Runtime constants are those whose initialization values can only be resolved at runtime (when your program is running). Variables such as usersAge in the snippets above are runtime constants, because the compiler can’t determine their initial values at compile time. usersAge relies on user input (which can only be given at runtime) and myValue depends on the value passed into the function (which is only known at runtime). However, once initialized, the value of these constants can’t be changed.
Compile-time constants are those whose initialization values can be resolved at compile-time (when your program is compiling). Variable gravity above is an example of a compile-time constant. Compile-time constants enable the compiler to perform optimizations that aren’t available with runtime constants. For example, whenever gravity is used, the compiler can simply substitute the identifier gravity with the literal double 9.8.

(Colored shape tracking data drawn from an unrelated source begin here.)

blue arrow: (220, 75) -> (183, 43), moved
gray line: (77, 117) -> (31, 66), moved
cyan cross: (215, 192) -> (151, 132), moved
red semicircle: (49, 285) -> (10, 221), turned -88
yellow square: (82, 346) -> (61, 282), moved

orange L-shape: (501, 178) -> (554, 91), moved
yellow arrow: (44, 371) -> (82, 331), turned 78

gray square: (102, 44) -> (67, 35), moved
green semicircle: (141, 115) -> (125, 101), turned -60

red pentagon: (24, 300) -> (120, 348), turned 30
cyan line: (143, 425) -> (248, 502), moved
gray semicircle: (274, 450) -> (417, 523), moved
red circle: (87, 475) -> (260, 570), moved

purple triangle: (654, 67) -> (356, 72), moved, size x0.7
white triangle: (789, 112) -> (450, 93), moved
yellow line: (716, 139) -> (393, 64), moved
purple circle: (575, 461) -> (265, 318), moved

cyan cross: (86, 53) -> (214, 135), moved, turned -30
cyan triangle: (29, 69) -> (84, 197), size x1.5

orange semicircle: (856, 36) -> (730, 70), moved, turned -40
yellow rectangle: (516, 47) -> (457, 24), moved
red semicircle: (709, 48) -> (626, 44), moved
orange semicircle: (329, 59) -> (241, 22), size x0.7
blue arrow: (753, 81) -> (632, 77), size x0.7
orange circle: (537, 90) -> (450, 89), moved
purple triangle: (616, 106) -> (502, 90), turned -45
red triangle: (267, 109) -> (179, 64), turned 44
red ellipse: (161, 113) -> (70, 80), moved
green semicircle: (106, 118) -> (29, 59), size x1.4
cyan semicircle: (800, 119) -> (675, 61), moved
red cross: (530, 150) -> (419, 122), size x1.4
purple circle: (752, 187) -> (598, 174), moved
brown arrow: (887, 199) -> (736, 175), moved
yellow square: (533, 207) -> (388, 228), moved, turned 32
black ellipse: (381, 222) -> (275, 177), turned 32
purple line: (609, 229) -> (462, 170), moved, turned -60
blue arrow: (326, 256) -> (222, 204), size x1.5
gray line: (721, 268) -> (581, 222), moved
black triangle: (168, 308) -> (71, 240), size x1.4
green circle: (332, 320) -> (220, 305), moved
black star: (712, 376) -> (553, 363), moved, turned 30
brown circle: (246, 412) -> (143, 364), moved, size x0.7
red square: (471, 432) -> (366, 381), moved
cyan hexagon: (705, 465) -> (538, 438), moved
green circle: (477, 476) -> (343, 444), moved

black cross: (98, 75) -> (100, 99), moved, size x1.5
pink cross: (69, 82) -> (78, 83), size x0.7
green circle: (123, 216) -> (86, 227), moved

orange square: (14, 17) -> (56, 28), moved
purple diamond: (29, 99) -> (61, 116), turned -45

When you declare a const variable, the compiler will implicitly keep track of whether it’s a runtime or compile-time constant.
constexpr
To help provide more specificity, C++11 introduced the keyword constexpr, which ensures that a constant must be a compile-time constant:
constexpr double gravity { 9.8 }; // ok, the value of 9.8 can be resolved at compile-time
constexpr int sum { 4 + 5 }; // ok, the value of 4 + 5 can be resolved at compile-time
std::cout << "Enter your age: ";
int age{};
std::cin >> age;
constexpr int myAge { age }; // not okay, age can not be resolved at compile-time
constexpr variables are const.
Best practices
-
Any variable that should not be modifiable after initialization and whose initializer is known at compile-time should be declared as constexpr.
-
Any variable that should not be modifiable after initialization and whose initializer is not known at compile-time should be declared as const.
-
Use constexpr variables to provide a name and context for your magic numbers.